To investigate whether antibiotics affect the intestinal metabolites processed by microbiota, SCFA levels in the guts of the AD mice were measured by GC-MS. Antibiotic treatment of OVA-sensitized animals led to a significant suppression of the SCFA levels, which re-covered with administration of fecal matter from healthy mice or probiotic treatment (Fig. 3). The effect of each treatment on the production of SCFAs was different. Notably, propionate (C3) and valerate (C5) were found to be significantly associated with the fecal and probiotic treatments in the AD mouse model (Fig. 3).

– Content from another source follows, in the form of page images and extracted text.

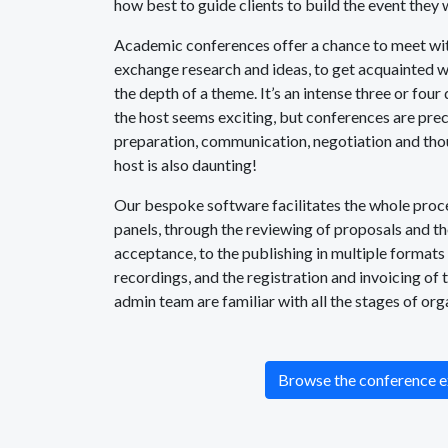
how best to guide clients to build the event they 
Academic conferences offer a chance to meet wit
exchange research and ideas, to get acquainted wi
the depth of a theme. It’s an intense three or four 
the host seems exciting, but conferences are pre
preparation, communication, negotiation and thou
host is also daunting!
Our bespoke software facilitates the whole proces
panels, through the reviewing of proposals and t
acceptance, to the publishing in multiple formats
recordings, and the registration and invoicing of 
admin team are familiar with all the stages of org
Browse the conference e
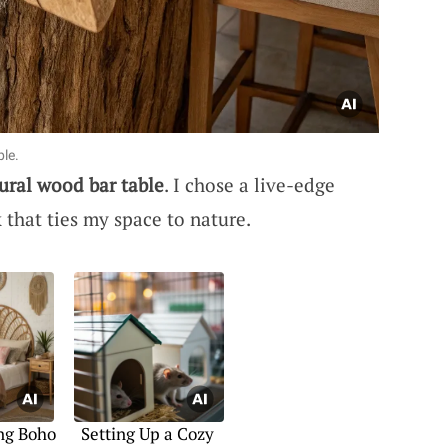
ble.
ural wood bar table
. I chose a live-edge
k that ties my space to nature.
ng Boho
Setting Up a Cozy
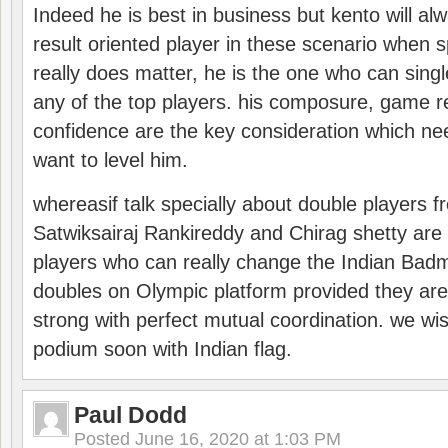
Indeed he is best in business but kento will a
result oriented player in these scenario when s
really does matter, he is the one who can sing
any of the top players. his composure, game re
confidence are the key consideration which ne
want to level him.
whereasif talk specially about double players f
Satwiksairaj Rankireddy and Chirag shetty are 
players who can really change the Indian Badmi
doubles on Olympic platform provided they ar
strong with perfect mutual coordination. we wi
podium soon with Indian flag.
Paul Dodd
Posted
June 16, 2020 at 1:03 PM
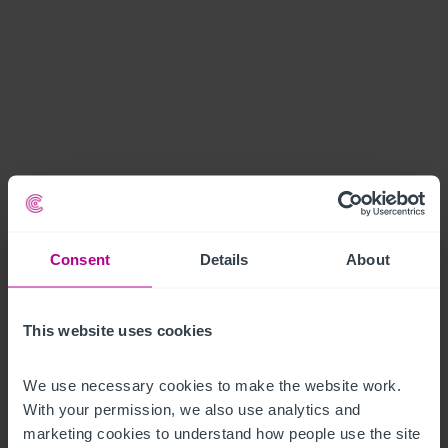
Consent
Details
About
This website uses cookies
We use necessary cookies to make the website work. 
With your permission, we also use analytics and 
marketing cookies to understand how people use the site 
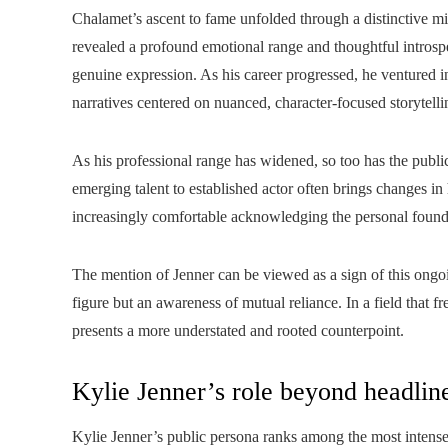
Chalamet’s ascent to fame unfolded through a distinctive mi
revealed a profound emotional range and thoughtful introspe
genuine expression. As his career progressed, he ventured i
narratives centered on nuanced, character‑focused storytelli
As his professional range has widened, so too has the public
emerging talent to established actor often brings changes i
increasingly comfortable acknowledging the personal founda
The mention of Jenner can be viewed as a sign of this ongoin
figure but an awareness of mutual reliance. In a field that f
presents a more understated and rooted counterpoint.
Kylie Jenner’s role beyond headlin
Kylie Jenner’s public persona ranks among the most intense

To investigate whether antibiotics affect the gut mucosal immune cells, we measured the levels of ILC3s and CD4⁺IL17⁺, and CD4⁺FOXP3⁺ regulatory T (Treg) cells in the small intestine of the AD mice by FACS. Antibiotics evoked a significant increase in the number of CD4⁺IL17⁺ cells (Fig. 4A and C) in the AD mice, but not administration of fecal matter from healthy mice or probiotic treatment (Fig. 4B and D). In addition, the CD4⁺FOXP3⁺ cell levels were significantly increased by treatment with fecal matter from healthy mice. The ILC3 number was also significantly increased by antibiotics and suppressed by fecal matter from healthy mice or probiotic treatment (Supplementary Fig. S2). These results suggested that the altered ILC3 and CD4⁺IL17⁺ cell profiles in the antibiotic-treated AD mice were representative of gut dysbiosis in these animals and that CD4⁺FOXP3⁺ cell levels can be used as a marker for the restoration of gut microbial homeostasis.